FWIW, my data usage has tripled since LTE became available here about 3 weeks ago. My way I use my phone has not. (I.E. I don't tether a ton now or watch a ton of videos - in fact if anything I tether less, although TBH I only tethered a few times a month when I was on 3G before LTE became available). Its just the pages load so much faster and I am able to respond so much faster in web-based apps with LTE that it allows me to basically be 3 times as productive in data usage compared to 3G. 

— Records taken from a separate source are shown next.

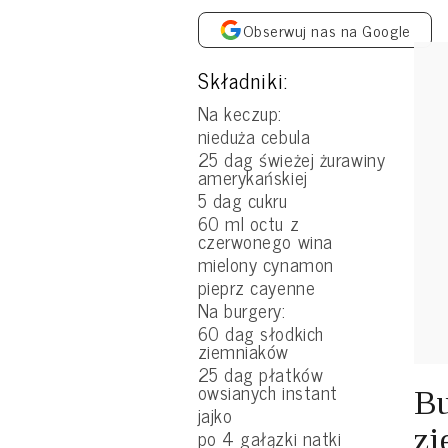
Obserwuj nas na Google
Składniki:
Na keczup:
nieduża cebula
25 dag świeżej żurawiny
amerykańskiej
5 dag cukru
60 ml octu z
czerwonego wina
mielony cynamon
pieprz cayenne
Na burgery:
60 dag słodkich
ziemniaków
25 dag płatków
owsianych instant
Bu
jajko
zi
po 4 gałązki natki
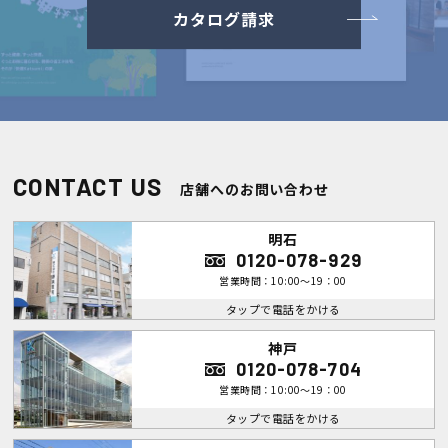
カタログ請求
CONTACT US
店舗へのお問い合わせ
明石
0120-078-929
営業時間：10:00～19：00
タップで電話をかける
神戸
0120-078-704
営業時間：10:00～19：00
タップで電話をかける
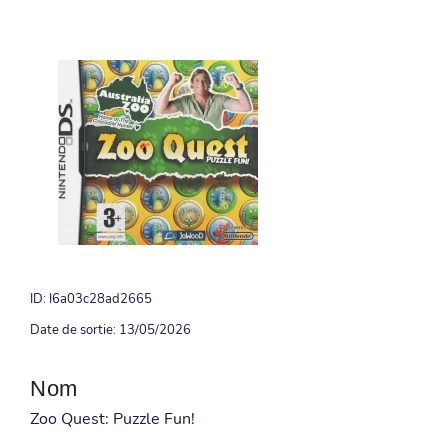
ID: I6a03c28ad2665
Date de sortie: 13/05/2026
Nom
Zoo Quest: Puzzle Fun!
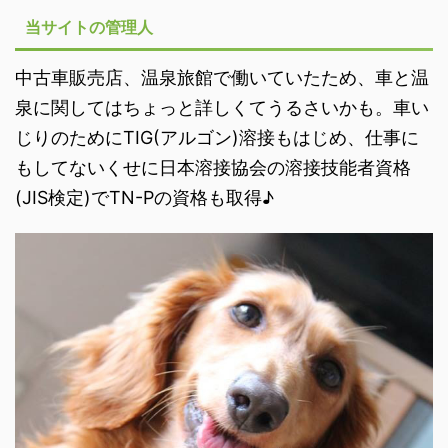
当サイトの管理人
中古車販売店、温泉旅館で働いていたため、車と温
泉に関してはちょっと詳しくてうるさいかも。車い
じりのためにTIG(アルゴン)溶接もはじめ、仕事に
もしてないくせに日本溶接協会の溶接技能者資格
(JIS検定)でTN-Pの資格も取得♪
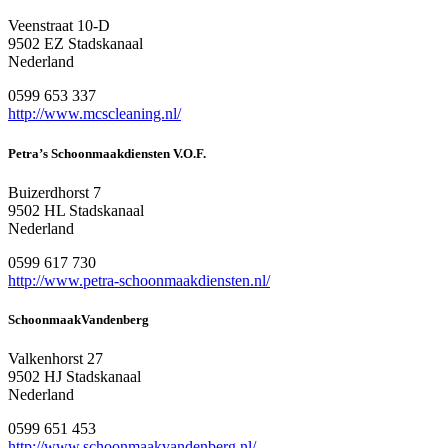
Veenstraat 10-D
9502 EZ Stadskanaal
Nederland
0599 653 337
http://www.mcscleaning.nl/
Petra’s Schoonmaakdiensten V.O.F.
Buizerdhorst 7
9502 HL Stadskanaal
Nederland
0599 617 730
http://www.petra-schoonmaakdiensten.nl/
SchoonmaakVandenberg
Valkenhorst 27
9502 HJ Stadskanaal
Nederland
0599 651 453
http://www.schoonmaakvandenberg.nl/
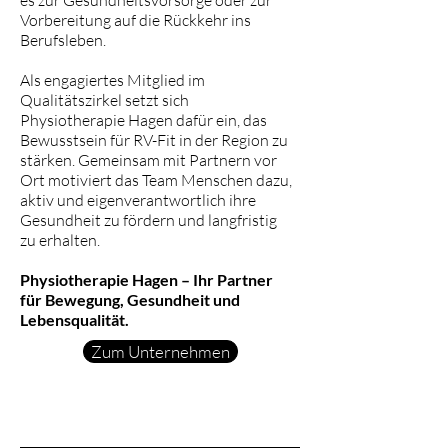
es zur Gesundheitsvorsorge oder zur
Vorbereitung auf die Rückkehr ins
Berufsleben.
Als engagiertes Mitglied im
Qualitätszirkel setzt sich
Physiotherapie Hagen dafür ein, das
Bewusstsein für RV-Fit in der Region zu
stärken. Gemeinsam mit Partnern vor
Ort motiviert das Team Menschen dazu,
aktiv und eigenverantwortlich ihre
Gesundheit zu fördern und langfristig
zu erhalten.
Physiotherapie Hagen – Ihr Partner
für Bewegung, Gesundheit und
Lebensqualität.
Zum Unternehmen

Unlimited here of course... I will tell you though with my old DX on 3G I would rarely hit over 2 GB a month even with light tethering and video usage and I was on it pretty regularly - I now regularly use around ~ 6 GB. Rough if I didn't have unlimited, and I feel I'm pretty conservative (not lots of video streaming, very little tethering, mostly just web browsing and tapatalk)


----------



## afmracer6 (Oct 3, 2011)

I average 6 gigs a month. I stream the Sirius app 6-8 hours a day . 
I bought my vzw gs3 on craigslist for $460. Its worth it for no data drama. Soon I will be month to mont and I will be the one in control. F U VERIZON
Sent from my SCH-I535 using RootzWiki


----------



## patt3k (Mar 28, 2012)

Unless you stream a lot a lot movies/youtube/high-def music it will eat a lot.. like I have 5 people on Share Everything Plan last month I even tethered for a while and we only used 6 out of 12 gigs on our plan


----------



## Mikefrostlpn (Jun 7, 2011)

You could always go online and check your usage

Sent from my SCH-I535 using RootzWiki


----------



## belber095 (Oct 12, 2011)

Mikefrostlpn said:


> You could always go online and check your usage
> 
> Sent from my SCH-I535 using RootzWiki


yeah I thought of that after making this thread. Thanks for the suggestion though!

tapatalkin'


----------